Task item: In the records that follow, show each line where the word "الكرملين" is present.

[Extracted records — start]

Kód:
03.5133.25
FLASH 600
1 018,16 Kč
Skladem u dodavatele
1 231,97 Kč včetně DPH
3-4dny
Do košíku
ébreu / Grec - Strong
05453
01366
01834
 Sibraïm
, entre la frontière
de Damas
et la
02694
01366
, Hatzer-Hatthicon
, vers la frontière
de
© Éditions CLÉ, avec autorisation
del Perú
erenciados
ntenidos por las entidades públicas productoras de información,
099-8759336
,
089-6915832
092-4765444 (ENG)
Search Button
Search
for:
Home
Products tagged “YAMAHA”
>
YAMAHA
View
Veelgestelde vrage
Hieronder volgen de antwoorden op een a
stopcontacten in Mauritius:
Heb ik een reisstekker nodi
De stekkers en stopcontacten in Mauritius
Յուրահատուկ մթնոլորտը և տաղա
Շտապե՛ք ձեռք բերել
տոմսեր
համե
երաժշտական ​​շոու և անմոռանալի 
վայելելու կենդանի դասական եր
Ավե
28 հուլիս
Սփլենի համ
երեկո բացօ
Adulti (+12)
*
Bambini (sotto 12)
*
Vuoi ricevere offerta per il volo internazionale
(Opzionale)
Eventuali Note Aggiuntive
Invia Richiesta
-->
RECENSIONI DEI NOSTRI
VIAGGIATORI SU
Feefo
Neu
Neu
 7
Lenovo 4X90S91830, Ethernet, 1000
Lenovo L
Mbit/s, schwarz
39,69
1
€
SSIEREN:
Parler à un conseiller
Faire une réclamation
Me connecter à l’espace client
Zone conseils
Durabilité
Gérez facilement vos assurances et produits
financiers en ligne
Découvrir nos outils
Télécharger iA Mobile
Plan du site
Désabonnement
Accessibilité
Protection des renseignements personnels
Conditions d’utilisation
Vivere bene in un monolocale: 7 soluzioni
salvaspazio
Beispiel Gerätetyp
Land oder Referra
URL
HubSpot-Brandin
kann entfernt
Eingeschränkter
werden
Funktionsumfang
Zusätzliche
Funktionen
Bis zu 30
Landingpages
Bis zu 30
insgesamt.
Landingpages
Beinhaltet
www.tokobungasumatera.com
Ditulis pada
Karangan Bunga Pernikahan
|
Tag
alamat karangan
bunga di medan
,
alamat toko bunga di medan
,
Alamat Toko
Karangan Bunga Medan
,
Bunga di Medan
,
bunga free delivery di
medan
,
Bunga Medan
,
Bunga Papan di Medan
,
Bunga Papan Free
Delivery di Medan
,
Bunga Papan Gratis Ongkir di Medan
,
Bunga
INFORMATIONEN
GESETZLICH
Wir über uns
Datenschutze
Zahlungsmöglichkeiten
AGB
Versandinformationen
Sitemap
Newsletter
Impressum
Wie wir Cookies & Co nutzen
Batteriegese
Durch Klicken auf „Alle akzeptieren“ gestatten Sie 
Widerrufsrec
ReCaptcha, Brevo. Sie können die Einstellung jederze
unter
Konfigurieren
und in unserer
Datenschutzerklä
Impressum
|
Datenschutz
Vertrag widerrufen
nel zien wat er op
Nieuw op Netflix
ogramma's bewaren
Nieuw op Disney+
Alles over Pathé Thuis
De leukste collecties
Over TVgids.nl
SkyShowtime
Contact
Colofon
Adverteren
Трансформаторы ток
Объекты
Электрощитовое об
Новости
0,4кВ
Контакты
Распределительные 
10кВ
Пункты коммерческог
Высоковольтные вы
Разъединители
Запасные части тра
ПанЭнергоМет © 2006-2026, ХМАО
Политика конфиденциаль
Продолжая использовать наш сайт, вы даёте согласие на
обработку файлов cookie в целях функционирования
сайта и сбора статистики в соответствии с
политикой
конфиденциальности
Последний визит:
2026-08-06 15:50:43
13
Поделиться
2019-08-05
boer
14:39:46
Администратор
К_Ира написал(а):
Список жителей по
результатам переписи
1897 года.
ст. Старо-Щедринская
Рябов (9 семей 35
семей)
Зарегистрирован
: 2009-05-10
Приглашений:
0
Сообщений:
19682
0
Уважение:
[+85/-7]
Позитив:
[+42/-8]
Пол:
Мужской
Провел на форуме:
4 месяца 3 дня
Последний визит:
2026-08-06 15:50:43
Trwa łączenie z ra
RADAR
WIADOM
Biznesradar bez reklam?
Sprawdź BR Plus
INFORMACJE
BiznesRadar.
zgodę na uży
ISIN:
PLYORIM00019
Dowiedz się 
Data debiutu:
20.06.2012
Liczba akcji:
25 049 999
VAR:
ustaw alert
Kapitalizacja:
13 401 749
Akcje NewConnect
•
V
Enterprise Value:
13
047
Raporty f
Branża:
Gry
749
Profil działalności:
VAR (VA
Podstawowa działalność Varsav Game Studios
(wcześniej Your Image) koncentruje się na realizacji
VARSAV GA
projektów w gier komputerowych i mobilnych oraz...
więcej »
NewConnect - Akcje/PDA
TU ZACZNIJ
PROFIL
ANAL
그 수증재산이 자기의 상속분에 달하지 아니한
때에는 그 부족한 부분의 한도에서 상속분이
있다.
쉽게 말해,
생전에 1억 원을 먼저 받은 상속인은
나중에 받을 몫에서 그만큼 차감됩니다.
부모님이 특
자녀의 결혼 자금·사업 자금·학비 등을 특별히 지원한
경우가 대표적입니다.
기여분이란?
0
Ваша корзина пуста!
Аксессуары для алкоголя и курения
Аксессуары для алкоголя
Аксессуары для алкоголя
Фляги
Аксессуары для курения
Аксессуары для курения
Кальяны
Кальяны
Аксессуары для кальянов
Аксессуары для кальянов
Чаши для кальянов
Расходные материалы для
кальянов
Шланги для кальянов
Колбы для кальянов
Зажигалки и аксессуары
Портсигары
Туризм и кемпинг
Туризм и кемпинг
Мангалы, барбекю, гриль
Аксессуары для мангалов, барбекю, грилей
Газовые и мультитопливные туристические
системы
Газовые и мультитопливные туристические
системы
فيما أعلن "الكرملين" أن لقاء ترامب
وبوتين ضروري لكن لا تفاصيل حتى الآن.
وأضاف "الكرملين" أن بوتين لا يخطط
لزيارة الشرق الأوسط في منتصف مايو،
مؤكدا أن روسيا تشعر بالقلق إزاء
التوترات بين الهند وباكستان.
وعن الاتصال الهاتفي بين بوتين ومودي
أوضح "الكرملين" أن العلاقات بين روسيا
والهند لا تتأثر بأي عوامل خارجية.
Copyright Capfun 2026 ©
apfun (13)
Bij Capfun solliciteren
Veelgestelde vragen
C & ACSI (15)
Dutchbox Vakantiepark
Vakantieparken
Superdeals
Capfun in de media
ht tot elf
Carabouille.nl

[Extracted records — finish]

Task output:
فيما أعلن "الكرملين" أن لقاء ترامب
وأضاف "الكرملين" أن بوتين لا يخطط
أوضح "الكرملين" أن العلاقات بين روسيا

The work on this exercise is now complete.